The Holocaust and the Eclipse of Thought
Any book concerned with Jewish thought and theology in the twentieth century, even one such as this focusing on engagements with a medieval Jewish thinker, would be incomplete without confronting the theological implications of the Holocaust (Shoah) in some meaningful way. This was a time when suffering and loss were of such catastrophic proportions as to overwhelm previous tragedies, which had by then become paradigms of suffering for Jewish history and theology. These former crises included the destruction of the two Temples, followed by various persecutions in the diaspora such as crusades, expulsions, and pogroms. As with the classic biblical example of an innocent sufferer, Job, all these crises provoked agonizing theological protests and struggles to wrest some sense out of innocent suffering, as well as posing challenges to the justness of a God who could preside over such suffering.
However, with the Holocaust, Jewish experience and theology crossed into uncharted territory. What kind of a deity, the ultimate subject of any theology, allows, or worse, orders, the systematic genocide of millions of human beings, including a million children, let alone that of his ‘chosen’ ones? In Jewish theology, can a covenant between a people and its God survive a time when the human partner to that covenant was nearly obliterated while the divine partner stood by?
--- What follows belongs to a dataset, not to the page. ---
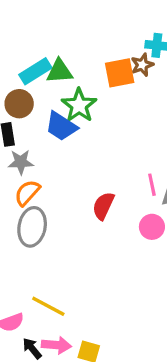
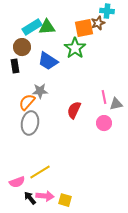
green star: (79, 105) -> (75, 48), moved
gray star: (21, 162) -> (40, 91), moved
yellow line: (48, 306) -> (40, 172), turned -60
Can even Maimonides’ negative theology with its ‘solutions’ to the problems of suffering and evil in the world still be viable in the face of a God who was so consummately absent that hardly a theos remains about which any coherent logos can be conducted? The question ‘What would Rabbi Kook have thought?’, had he lived another ten years, is impossible to answer, as always with such exercises. Yet it would also be inconceivable that his supreme optimism about human nature, and his belief in a harmony of all existence working its way towards an ultimate unity, would not have been, at the very least, challenged, or even shattered by the events of the Holocaust.
The Maimonidean view of evil as a ‘privation’ or an absence of good, and therefore not attributable to any positive act of a Creator God is no longer tenable in the face of a million children systematically gassed and burned.